Feature extraction in Lhotse is currently based exclusively on the Torchaudio library. We support spectrograms, log-Mel energies (fbank) and MFCCs. Fbank are the default features. We also support custom defined feature extractors via a Python API (which won't be available in the CLI, unless there is a popular demand for that).
We are striving for a simple relation between the audio duration, the number of frames, and the frame shift. You only need to know two of those values to compute the third one, regardless of the frame length. This is equivalent of having Kaldi's snip_edges
parameter set to False.
Features in Lhotse are stored as numpy matrices with shape (num_frames, num_features)

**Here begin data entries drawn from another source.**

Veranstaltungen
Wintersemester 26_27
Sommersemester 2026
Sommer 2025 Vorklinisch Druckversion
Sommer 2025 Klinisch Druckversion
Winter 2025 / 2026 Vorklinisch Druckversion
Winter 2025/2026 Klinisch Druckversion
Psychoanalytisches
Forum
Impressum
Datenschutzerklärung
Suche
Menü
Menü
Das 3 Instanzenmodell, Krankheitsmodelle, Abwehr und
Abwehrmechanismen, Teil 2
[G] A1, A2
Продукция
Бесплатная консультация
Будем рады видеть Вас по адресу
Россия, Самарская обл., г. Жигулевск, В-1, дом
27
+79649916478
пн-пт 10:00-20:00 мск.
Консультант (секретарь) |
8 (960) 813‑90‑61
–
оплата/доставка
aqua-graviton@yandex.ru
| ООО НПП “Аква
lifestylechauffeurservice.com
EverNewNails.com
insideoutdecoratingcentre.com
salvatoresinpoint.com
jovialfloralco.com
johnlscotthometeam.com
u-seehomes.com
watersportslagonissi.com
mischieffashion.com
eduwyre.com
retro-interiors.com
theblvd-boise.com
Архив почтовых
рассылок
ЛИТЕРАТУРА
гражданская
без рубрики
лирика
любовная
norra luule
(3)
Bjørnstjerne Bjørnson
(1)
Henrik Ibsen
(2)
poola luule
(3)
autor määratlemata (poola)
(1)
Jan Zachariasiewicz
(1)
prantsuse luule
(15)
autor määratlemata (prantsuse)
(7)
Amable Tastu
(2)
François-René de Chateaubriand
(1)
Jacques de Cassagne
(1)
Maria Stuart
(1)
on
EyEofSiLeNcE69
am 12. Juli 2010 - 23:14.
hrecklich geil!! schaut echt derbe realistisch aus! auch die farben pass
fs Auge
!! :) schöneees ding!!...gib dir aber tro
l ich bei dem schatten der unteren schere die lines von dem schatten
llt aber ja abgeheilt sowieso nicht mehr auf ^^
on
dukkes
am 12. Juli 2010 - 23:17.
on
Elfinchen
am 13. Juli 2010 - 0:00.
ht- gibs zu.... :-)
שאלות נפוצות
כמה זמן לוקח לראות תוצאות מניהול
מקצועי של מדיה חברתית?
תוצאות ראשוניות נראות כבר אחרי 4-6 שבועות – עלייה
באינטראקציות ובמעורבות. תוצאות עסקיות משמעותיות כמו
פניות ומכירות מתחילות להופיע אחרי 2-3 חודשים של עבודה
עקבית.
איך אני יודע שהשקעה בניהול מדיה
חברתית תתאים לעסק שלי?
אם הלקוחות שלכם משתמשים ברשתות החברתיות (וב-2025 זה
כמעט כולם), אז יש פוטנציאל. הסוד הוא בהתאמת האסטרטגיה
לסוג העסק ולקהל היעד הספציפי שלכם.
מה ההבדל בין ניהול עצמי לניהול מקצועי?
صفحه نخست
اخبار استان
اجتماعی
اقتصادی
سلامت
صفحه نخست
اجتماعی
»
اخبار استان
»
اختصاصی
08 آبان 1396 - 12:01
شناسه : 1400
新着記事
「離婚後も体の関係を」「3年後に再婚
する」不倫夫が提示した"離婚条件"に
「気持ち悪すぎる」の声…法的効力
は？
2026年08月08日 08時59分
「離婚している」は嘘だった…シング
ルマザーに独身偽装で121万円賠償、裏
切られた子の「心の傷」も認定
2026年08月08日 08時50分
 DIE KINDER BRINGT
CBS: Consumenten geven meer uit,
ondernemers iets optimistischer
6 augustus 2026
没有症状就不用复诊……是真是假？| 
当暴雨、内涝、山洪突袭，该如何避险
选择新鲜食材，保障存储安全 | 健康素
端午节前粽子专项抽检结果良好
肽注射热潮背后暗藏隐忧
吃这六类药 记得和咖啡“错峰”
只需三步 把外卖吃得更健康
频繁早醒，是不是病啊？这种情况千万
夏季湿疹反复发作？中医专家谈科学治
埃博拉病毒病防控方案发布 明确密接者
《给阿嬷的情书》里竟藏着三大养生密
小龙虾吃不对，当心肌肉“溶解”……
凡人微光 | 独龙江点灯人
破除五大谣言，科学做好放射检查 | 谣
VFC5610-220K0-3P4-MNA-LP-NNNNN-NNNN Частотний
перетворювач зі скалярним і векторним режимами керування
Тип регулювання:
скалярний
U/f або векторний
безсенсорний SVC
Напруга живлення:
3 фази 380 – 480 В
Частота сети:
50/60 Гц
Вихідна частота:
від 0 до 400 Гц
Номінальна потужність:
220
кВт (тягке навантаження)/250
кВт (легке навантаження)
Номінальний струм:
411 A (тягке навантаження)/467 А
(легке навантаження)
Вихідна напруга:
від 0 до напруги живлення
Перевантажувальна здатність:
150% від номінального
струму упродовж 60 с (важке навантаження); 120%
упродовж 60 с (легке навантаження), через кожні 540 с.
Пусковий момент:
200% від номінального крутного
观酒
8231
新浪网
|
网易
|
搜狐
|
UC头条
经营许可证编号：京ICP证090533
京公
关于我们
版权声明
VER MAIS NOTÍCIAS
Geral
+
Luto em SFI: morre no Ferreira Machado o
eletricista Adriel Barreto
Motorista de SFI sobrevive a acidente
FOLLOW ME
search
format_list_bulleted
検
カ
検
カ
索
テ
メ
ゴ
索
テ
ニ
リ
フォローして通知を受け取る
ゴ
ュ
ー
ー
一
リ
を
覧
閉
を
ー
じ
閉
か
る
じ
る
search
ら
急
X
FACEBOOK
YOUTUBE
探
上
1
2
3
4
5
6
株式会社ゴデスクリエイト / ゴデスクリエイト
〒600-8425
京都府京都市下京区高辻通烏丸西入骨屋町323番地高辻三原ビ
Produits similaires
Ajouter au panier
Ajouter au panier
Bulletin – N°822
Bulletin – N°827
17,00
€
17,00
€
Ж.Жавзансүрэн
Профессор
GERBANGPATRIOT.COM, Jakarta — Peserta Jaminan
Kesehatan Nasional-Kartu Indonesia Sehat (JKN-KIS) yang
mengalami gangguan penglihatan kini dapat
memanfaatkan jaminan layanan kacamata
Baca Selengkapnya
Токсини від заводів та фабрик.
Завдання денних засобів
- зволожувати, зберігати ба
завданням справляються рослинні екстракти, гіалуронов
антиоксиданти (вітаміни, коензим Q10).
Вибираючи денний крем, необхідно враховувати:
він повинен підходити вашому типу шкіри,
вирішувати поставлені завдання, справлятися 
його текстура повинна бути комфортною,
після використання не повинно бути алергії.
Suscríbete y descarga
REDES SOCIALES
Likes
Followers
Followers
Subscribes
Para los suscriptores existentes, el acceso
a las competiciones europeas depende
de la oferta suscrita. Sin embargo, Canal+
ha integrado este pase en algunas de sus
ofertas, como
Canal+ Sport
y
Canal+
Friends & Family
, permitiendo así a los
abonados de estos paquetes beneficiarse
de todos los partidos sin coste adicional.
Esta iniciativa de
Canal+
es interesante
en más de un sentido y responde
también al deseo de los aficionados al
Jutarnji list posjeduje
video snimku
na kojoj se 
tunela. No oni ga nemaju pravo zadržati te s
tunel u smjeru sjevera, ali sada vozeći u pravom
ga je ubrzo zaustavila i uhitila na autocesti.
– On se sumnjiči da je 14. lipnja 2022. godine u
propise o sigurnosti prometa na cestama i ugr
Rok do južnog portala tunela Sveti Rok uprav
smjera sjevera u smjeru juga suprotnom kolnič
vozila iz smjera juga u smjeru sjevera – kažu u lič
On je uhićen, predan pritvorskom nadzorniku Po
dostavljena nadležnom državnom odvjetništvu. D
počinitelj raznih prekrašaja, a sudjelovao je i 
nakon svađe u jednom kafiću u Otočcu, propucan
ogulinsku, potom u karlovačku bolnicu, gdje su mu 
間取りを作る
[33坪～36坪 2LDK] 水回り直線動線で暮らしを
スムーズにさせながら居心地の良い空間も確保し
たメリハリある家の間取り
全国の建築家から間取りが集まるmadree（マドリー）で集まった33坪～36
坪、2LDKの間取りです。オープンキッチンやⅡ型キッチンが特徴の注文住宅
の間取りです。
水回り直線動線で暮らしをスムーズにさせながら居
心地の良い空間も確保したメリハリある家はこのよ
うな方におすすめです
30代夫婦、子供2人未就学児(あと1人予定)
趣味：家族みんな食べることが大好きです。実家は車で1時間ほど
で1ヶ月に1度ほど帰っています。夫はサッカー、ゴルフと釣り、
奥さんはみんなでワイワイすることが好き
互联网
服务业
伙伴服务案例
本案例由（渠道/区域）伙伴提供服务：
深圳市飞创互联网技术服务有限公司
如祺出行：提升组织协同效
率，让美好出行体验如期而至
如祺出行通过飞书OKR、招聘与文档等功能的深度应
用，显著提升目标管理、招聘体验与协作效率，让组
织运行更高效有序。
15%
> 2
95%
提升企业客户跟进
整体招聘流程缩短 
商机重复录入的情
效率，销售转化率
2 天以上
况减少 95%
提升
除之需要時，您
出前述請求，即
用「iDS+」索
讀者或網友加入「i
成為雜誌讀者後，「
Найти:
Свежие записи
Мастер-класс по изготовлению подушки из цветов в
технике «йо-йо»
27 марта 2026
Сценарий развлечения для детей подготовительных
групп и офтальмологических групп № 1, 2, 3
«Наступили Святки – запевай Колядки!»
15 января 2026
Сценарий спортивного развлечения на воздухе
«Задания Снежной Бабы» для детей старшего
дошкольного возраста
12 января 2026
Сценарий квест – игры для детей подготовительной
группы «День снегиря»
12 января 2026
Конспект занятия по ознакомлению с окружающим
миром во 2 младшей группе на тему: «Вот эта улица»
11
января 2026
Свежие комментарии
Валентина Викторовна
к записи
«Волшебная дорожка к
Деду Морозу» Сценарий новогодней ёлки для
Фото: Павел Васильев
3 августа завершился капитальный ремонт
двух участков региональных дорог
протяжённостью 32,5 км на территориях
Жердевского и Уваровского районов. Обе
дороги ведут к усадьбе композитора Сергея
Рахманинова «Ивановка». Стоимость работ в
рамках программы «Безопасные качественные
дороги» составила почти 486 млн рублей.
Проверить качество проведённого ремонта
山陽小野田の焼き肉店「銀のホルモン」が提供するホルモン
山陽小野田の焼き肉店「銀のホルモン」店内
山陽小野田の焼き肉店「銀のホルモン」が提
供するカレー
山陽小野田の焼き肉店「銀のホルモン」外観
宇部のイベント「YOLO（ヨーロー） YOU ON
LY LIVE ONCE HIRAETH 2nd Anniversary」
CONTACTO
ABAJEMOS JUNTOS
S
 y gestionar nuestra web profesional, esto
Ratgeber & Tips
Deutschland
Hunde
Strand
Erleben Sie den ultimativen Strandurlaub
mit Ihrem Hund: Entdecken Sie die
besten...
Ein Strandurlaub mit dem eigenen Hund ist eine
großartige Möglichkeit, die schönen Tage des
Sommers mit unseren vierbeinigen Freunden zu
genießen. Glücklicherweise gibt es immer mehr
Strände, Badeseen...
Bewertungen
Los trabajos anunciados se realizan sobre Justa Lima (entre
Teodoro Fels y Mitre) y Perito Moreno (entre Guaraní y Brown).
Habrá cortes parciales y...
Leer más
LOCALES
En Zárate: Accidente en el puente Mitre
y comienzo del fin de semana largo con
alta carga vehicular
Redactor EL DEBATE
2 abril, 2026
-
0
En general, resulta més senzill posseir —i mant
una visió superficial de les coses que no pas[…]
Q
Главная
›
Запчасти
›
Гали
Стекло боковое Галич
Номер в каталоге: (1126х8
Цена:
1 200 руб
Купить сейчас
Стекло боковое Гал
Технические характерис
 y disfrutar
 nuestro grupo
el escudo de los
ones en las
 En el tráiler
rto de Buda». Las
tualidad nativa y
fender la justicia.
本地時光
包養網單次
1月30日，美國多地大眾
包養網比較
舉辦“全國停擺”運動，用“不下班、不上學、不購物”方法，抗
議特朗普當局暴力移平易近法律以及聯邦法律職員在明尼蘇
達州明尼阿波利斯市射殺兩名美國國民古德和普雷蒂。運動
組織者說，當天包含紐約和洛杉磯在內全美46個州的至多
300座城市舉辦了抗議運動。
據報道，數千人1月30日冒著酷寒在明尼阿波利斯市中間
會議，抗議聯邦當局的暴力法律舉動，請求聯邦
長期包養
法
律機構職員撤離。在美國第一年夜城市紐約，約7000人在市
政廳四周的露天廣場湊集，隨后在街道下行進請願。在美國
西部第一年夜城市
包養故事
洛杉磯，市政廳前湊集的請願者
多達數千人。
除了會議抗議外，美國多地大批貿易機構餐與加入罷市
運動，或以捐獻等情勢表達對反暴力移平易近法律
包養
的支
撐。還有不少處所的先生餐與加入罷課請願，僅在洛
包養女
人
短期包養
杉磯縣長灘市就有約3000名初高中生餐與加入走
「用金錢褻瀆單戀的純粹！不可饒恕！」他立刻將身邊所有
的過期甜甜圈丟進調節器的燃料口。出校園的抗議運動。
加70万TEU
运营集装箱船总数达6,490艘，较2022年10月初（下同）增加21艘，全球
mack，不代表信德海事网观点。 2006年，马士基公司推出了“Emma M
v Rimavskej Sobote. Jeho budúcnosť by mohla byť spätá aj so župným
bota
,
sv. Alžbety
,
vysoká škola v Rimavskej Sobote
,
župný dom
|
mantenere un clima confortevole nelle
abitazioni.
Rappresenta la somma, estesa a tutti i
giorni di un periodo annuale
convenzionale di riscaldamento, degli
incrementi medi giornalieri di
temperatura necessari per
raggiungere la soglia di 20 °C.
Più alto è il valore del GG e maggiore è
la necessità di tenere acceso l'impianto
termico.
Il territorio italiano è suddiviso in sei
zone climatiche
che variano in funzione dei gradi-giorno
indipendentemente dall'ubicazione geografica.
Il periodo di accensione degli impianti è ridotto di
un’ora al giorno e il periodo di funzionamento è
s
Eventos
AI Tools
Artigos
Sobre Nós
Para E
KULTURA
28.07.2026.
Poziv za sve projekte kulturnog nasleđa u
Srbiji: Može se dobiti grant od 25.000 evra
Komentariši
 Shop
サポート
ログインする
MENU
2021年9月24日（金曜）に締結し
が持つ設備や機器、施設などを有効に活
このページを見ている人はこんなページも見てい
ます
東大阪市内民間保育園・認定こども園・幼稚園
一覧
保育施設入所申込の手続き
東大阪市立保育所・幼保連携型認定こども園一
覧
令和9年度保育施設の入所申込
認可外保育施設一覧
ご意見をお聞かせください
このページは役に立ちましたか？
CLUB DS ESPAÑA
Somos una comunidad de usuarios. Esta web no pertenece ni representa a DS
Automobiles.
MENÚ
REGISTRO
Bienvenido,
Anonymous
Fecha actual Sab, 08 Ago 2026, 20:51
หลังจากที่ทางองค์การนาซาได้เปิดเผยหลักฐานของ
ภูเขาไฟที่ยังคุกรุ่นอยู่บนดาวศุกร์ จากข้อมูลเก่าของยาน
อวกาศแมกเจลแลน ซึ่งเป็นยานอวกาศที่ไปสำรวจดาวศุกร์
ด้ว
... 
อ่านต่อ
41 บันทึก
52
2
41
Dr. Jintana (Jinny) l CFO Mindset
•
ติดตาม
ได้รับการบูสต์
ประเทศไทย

. By default, we use lilcom for lossy compression and reduce the size on the disk by about 3x. The lilcom compression method uses a fixed precision that doesn't depend on the magnitude of the thing being compressed, so it's better suited to log-energy features than energy features. We currently support two kinds of storage:
- HDF5 files with multiple feature matrices
- directory with feature matrix per file
We retrieve the arrays by loading the whole feature matrix from disk and selecting the relevant region (e.g. specified by a cut). Therefore it makes sense to cut the recordings first, and then extract the features for them to avoid loading unnecessary data from disk (especially for very long recordings).
There are two types of manifests:
- one describing the feature extractor;
- one describing the extracted feature matrices.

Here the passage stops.